Applying And Using the Normal Distribution for Data Science | by Emma Boudreau | Jul, 2023


Data Science Steps

Reviewing the various applications of the normal distribution for Data Science

Emma Boudreau

Towards Data Science

(image by author)

One thing that might be exceedingly difficult when getting started with Data Science is figuring out where exactly that journey begins and ends. In terms of the end to your Data Science journey, it is important to remember that strides are being made in the field everyday and there are bound to be new advancements — be prepared to learn a lot. Data Science not only consists of Science, stats, and programming, but also several other disciplines.

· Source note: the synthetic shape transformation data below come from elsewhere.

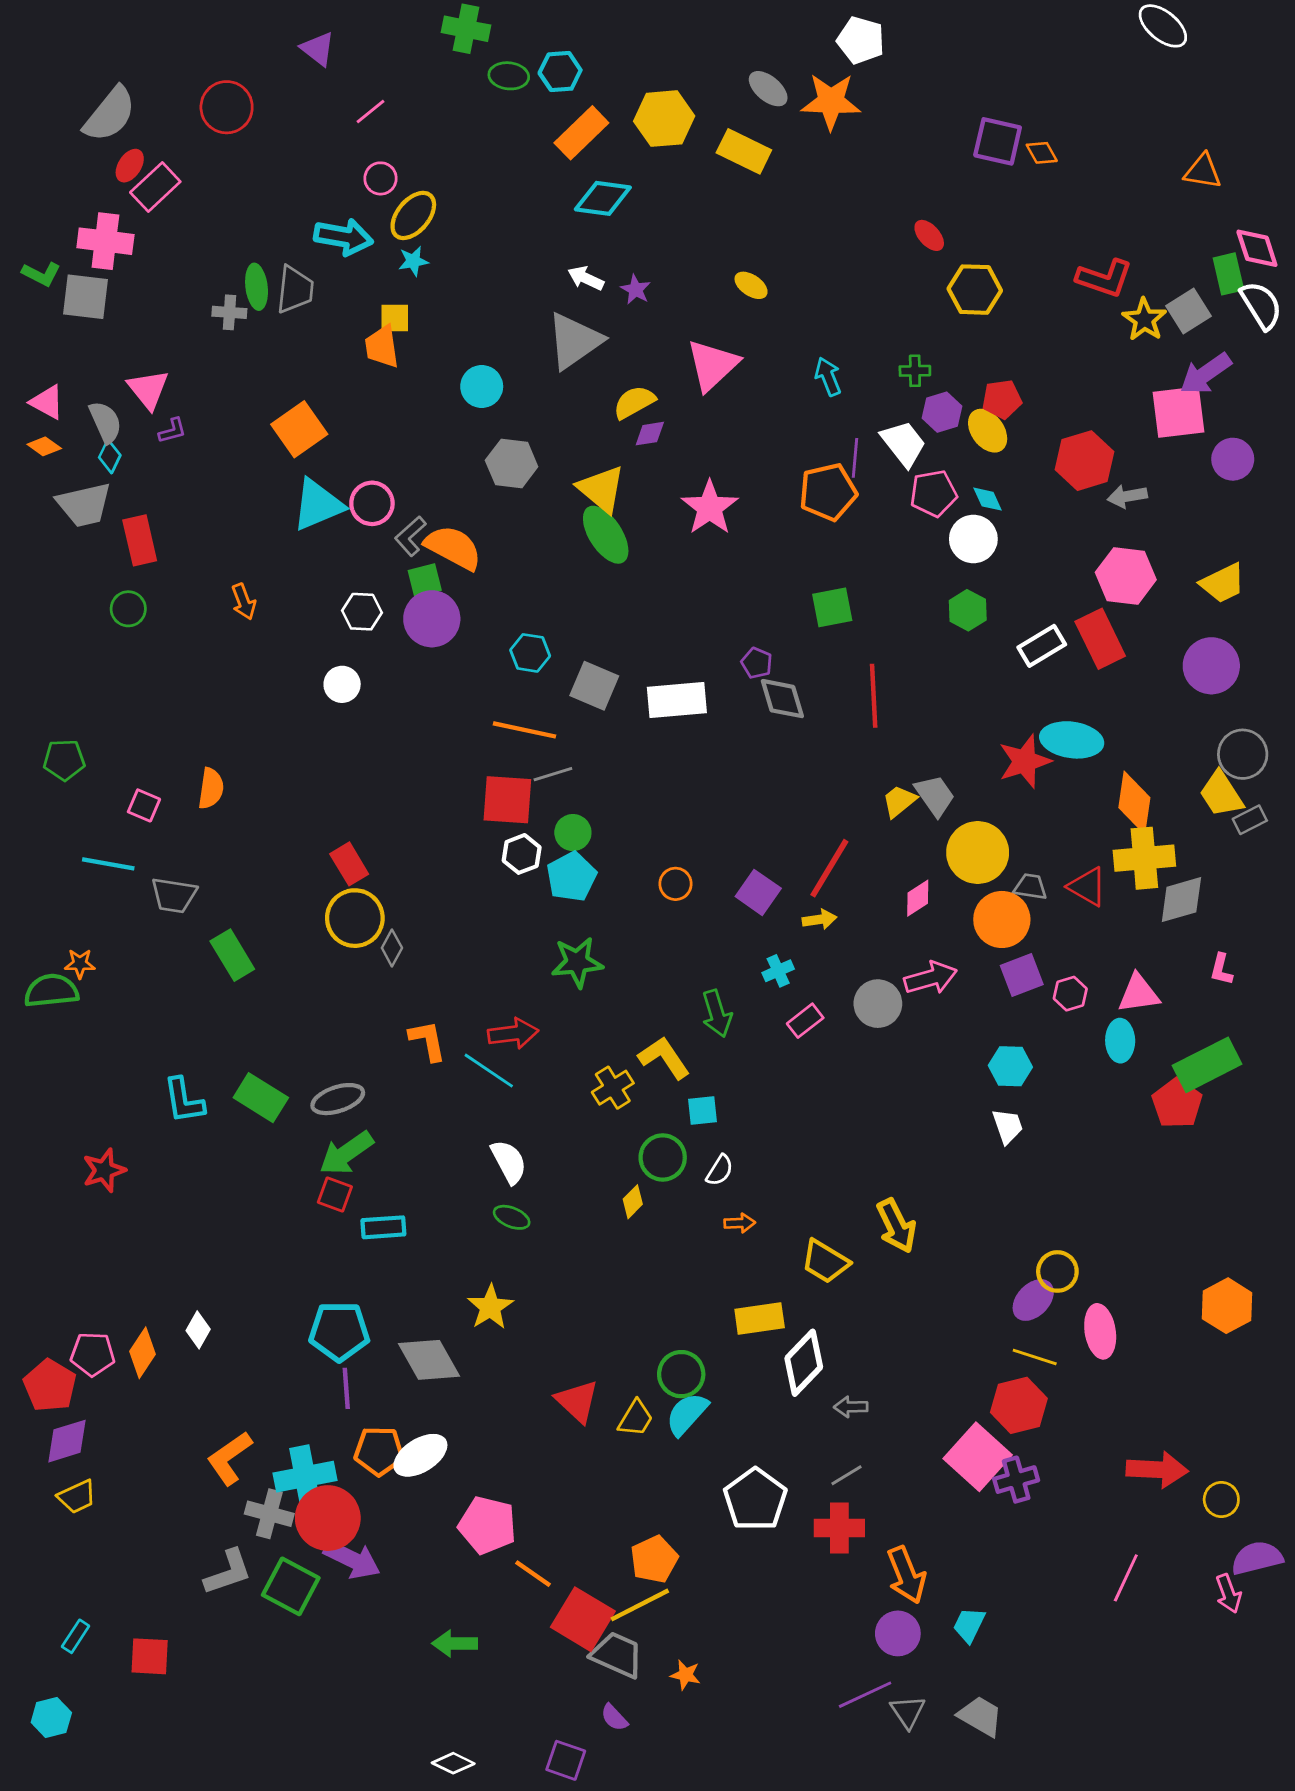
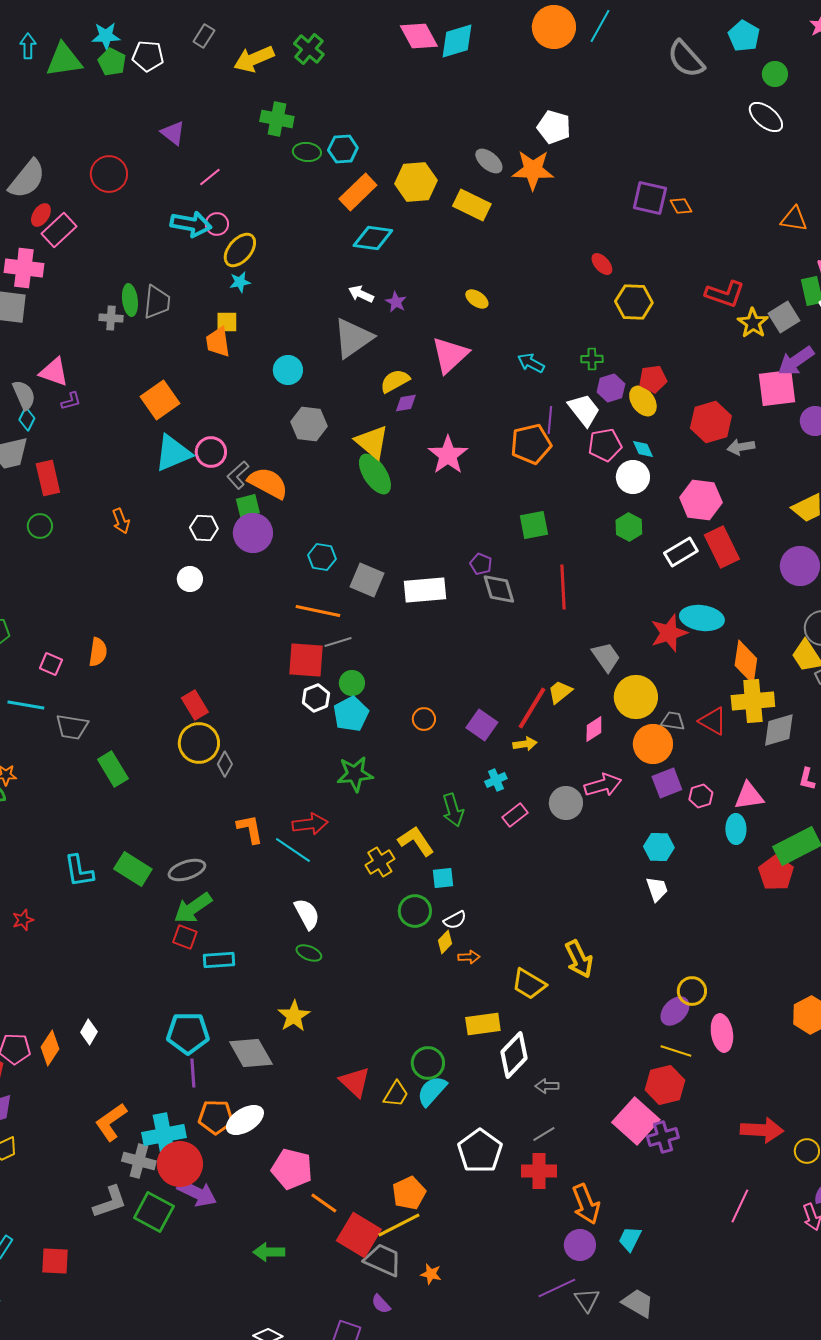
cyan arrow: (343, 237) -> (191, 224), moved
cyan arrow: (828, 377) -> (531, 363), turned -40
pink triangle: (148, 389) -> (54, 372), turned -32
pink hexagon: (1126, 576) -> (701, 500), moved
yellow trapezoid: (899, 801) -> (560, 692), moved
red star: (104, 1170) -> (23, 920), size x0.7
white semicircle: (720, 1170) -> (455, 920), turned 30
yellow diamond: (633, 1202) -> (445, 942), moved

In order to minimize the overwhelming nature of Data Science it is important to take information in bite-size chunks. It certainly can be fun to go down rabbit holes of research and learn more about specific areas of the domain — be it data, programming, machine-learning, analytics, or Science. While this excites me, sometimes it is also great to narrow that focus, and with that learn everything we possibly can about one specific topic. For beginners, it makes sense that these interlocked domains leave a questionable place to start. One thing I would attest to is that statistics and the normal distribution are a great place to start when it comes to Data Science. I wrote an article where I outlined why this is and went into detail on how the normal distribution. We will do a brief summary of this article here, but many details will be left out.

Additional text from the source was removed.